■ Saved entries
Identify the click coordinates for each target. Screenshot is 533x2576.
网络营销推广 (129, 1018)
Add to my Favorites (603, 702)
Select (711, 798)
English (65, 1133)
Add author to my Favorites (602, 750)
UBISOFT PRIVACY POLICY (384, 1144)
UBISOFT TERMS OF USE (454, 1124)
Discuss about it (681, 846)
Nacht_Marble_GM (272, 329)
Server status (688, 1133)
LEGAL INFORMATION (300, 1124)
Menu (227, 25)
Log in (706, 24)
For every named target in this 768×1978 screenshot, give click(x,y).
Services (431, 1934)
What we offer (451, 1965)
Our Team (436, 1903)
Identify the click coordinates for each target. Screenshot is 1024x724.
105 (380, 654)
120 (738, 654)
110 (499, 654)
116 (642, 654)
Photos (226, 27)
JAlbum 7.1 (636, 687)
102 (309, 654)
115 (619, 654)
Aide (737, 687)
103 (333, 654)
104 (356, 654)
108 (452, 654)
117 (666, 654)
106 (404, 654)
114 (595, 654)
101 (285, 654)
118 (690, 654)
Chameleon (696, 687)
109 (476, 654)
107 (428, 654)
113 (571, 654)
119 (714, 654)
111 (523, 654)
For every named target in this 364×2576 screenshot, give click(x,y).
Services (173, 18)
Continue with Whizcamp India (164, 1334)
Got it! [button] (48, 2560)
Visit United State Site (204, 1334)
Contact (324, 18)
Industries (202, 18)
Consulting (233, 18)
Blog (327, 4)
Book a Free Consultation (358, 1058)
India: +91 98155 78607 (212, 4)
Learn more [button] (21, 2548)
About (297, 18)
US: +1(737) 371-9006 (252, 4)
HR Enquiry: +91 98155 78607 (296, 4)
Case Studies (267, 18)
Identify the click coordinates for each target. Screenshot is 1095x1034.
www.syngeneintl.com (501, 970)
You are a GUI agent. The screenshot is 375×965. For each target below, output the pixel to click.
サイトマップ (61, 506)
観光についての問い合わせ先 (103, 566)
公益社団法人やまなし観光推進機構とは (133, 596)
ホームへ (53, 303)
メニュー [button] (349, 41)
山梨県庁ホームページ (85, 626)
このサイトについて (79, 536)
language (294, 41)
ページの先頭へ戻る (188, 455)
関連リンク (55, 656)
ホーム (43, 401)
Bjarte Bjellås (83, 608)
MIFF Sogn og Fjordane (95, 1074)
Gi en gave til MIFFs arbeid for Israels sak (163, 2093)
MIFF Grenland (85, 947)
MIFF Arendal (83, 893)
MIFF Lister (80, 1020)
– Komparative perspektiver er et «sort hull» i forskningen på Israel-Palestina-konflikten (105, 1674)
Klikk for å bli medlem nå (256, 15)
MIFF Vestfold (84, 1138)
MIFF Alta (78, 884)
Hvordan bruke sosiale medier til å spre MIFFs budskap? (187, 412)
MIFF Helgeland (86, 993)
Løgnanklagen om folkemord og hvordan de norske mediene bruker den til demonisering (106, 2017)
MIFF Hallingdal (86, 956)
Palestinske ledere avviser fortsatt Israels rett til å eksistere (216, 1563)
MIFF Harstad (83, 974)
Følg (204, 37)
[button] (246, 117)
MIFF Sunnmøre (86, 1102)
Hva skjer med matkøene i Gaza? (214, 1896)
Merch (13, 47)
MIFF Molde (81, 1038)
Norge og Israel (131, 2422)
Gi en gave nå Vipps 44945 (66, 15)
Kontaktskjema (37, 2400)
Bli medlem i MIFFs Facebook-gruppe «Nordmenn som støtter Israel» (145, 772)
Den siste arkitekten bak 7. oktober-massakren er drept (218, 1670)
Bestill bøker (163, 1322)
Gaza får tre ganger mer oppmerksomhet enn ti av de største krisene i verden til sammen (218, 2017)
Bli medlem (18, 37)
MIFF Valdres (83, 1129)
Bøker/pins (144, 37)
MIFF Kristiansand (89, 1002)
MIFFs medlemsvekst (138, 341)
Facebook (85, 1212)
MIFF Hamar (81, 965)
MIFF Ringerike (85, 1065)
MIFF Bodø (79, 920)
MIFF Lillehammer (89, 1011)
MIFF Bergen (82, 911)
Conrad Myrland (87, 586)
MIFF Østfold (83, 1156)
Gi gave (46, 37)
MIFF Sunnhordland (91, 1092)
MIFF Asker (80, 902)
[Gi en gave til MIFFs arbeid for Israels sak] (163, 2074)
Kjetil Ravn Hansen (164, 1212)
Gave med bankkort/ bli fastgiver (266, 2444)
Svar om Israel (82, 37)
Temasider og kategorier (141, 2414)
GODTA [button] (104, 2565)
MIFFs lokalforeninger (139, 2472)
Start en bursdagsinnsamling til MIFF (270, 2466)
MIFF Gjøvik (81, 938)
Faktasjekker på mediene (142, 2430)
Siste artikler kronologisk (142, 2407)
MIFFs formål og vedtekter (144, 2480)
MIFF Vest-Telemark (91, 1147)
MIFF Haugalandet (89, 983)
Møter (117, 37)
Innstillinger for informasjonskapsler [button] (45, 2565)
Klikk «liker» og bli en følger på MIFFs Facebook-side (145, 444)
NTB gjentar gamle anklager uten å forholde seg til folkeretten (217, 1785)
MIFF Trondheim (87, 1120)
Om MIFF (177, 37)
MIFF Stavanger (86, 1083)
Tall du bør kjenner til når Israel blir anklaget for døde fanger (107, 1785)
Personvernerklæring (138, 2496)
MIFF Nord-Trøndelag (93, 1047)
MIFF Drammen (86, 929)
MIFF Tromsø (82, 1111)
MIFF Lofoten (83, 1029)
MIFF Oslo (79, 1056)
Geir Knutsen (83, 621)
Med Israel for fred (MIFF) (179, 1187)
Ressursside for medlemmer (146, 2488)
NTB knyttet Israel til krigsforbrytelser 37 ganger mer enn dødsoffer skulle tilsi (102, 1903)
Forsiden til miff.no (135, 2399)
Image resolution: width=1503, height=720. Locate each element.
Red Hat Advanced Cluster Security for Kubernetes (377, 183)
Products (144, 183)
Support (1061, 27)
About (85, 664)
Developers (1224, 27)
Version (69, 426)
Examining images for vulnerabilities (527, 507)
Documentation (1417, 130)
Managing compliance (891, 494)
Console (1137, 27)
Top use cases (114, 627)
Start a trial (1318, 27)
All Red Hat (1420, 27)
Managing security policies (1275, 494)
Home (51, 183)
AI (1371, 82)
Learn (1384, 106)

■ TASK DESCRIPTION
Transcribe the entries above exactly.

■ SOLVED EXERCISE
Identify the click coordinates for each target. Screenshot is 533x2576.
网络营销推广 (129, 1018)
Add to my Favorites (603, 702)
Select (711, 798)
English (65, 1133)
Add author to my Favorites (602, 750)
UBISOFT PRIVACY POLICY (384, 1144)
UBISOFT TERMS OF USE (454, 1124)
Discuss about it (681, 846)
Nacht_Marble_GM (272, 329)
Server status (688, 1133)
LEGAL INFORMATION (300, 1124)
Menu (227, 25)
Log in (706, 24)
For every named target in this 768×1978 screenshot, give click(x,y).
Services (431, 1934)
What we offer (451, 1965)
Our Team (436, 1903)
Identify the click coordinates for each target. Screenshot is 1024x724.
105 (380, 654)
120 (738, 654)
110 (499, 654)
116 (642, 654)
Photos (226, 27)
JAlbum 7.1 (636, 687)
102 (309, 654)
115 (619, 654)
Aide (737, 687)
103 (333, 654)
104 (356, 654)
108 (452, 654)
117 (666, 654)
106 (404, 654)
114 (595, 654)
101 (285, 654)
118 (690, 654)
Chameleon (696, 687)
109 (476, 654)
107 (428, 654)
113 (571, 654)
119 (714, 654)
111 (523, 654)
For every named target in this 364×2576 screenshot, give click(x,y).
Services (173, 18)
Continue with Whizcamp India (164, 1334)
Got it! [button] (48, 2560)
Visit United State Site (204, 1334)
Contact (324, 18)
Industries (202, 18)
Consulting (233, 18)
Blog (327, 4)
Book a Free Consultation (358, 1058)
India: +91 98155 78607 (212, 4)
Learn more [button] (21, 2548)
About (297, 18)
US: +1(737) 371-9006 (252, 4)
HR Enquiry: +91 98155 78607 (296, 4)
Case Studies (267, 18)
Identify the click coordinates for each target. Screenshot is 1095x1034.
www.syngeneintl.com (501, 970)
You are a GUI agent. The screenshot is 375×965. For each target below, output the pixel to click.
サイトマップ (61, 506)
観光についての問い合わせ先 (103, 566)
公益社団法人やまなし観光推進機構とは (133, 596)
ホームへ (53, 303)
メニュー [button] (349, 41)
山梨県庁ホームページ (85, 626)
このサイトについて (79, 536)
language (294, 41)
ページの先頭へ戻る (188, 455)
関連リンク (55, 656)
ホーム (43, 401)
Bjarte Bjellås (83, 608)
MIFF Sogn og Fjordane (95, 1074)
Gi en gave til MIFFs arbeid for Israels sak (163, 2093)
MIFF Grenland (85, 947)
MIFF Arendal (83, 893)
MIFF Lister (80, 1020)
– Komparative perspektiver er et «sort hull» i forskningen på Israel-Palestina-konflikten (105, 1674)
Klikk for å bli medlem nå (256, 15)
MIFF Vestfold (84, 1138)
MIFF Alta (78, 884)
Hvordan bruke sosiale medier til å spre MIFFs budskap? (187, 412)
MIFF Helgeland (86, 993)
Løgnanklagen om folkemord og hvordan de norske mediene bruker den til demonisering (106, 2017)
MIFF Hallingdal (86, 956)
Palestinske ledere avviser fortsatt Israels rett til å eksistere (216, 1563)
MIFF Harstad (83, 974)
Følg (204, 37)
[button] (246, 117)
MIFF Sunnmøre (86, 1102)
Hva skjer med matkøene i Gaza? (214, 1896)
Merch (13, 47)
MIFF Molde (81, 1038)
Norge og Israel (131, 2422)
Gi en gave nå Vipps 44945 (66, 15)
Kontaktskjema (37, 2400)
Bli medlem i MIFFs Facebook-gruppe «Nordmenn som støtter Israel» (145, 772)
Den siste arkitekten bak 7. oktober-massakren er drept (218, 1670)
Bestill bøker (163, 1322)
Gaza får tre ganger mer oppmerksomhet enn ti av de største krisene i verden til sammen (218, 2017)
Bli medlem (18, 37)
MIFF Valdres (83, 1129)
Bøker/pins (144, 37)
MIFF Kristiansand (89, 1002)
MIFFs medlemsvekst (138, 341)
Facebook (85, 1212)
MIFF Hamar (81, 965)
MIFF Ringerike (85, 1065)
MIFF Bodø (79, 920)
MIFF Lillehammer (89, 1011)
MIFF Bergen (82, 911)
Conrad Myrland (87, 586)
MIFF Østfold (83, 1156)
Gi gave (46, 37)
MIFF Sunnhordland (91, 1092)
MIFF Asker (80, 902)
[Gi en gave til MIFFs arbeid for Israels sak] (163, 2074)
Kjetil Ravn Hansen (164, 1212)
Gave med bankkort/ bli fastgiver (266, 2444)
Svar om Israel (82, 37)
Temasider og kategorier (141, 2414)
GODTA [button] (104, 2565)
MIFFs lokalforeninger (139, 2472)
Start en bursdagsinnsamling til MIFF (270, 2466)
MIFF Gjøvik (81, 938)
Faktasjekker på mediene (142, 2430)
Siste artikler kronologisk (142, 2407)
MIFFs formål og vedtekter (144, 2480)
MIFF Vest-Telemark (91, 1147)
MIFF Haugalandet (89, 983)
Møter (117, 37)
Innstillinger for informasjonskapsler [button] (45, 2565)
Klikk «liker» og bli en følger på MIFFs Facebook-side (145, 444)
NTB gjentar gamle anklager uten å forholde seg til folkeretten (217, 1785)
MIFF Trondheim (87, 1120)
Om MIFF (177, 37)
MIFF Stavanger (86, 1083)
Tall du bør kjenner til når Israel blir anklaget for døde fanger (107, 1785)
Personvernerklæring (138, 2496)
MIFF Nord-Trøndelag (93, 1047)
MIFF Drammen (86, 929)
MIFF Tromsø (82, 1111)
MIFF Lofoten (83, 1029)
MIFF Oslo (79, 1056)
Geir Knutsen (83, 621)
Med Israel for fred (MIFF) (179, 1187)
Ressursside for medlemmer (146, 2488)
NTB knyttet Israel til krigsforbrytelser 37 ganger mer enn dødsoffer skulle tilsi (102, 1903)
Forsiden til miff.no (135, 2399)
Image resolution: width=1503, height=720. Locate each element.
Red Hat Advanced Cluster Security for Kubernetes (377, 183)
Products (144, 183)
Support (1061, 27)
About (85, 664)
Developers (1224, 27)
Version (69, 426)
Examining images for vulnerabilities (527, 507)
Documentation (1417, 130)
Managing compliance (891, 494)
Console (1137, 27)
Top use cases (114, 627)
Start a trial (1318, 27)
All Red Hat (1420, 27)
Managing security policies (1275, 494)
Home (51, 183)
AI (1371, 82)
Learn (1384, 106)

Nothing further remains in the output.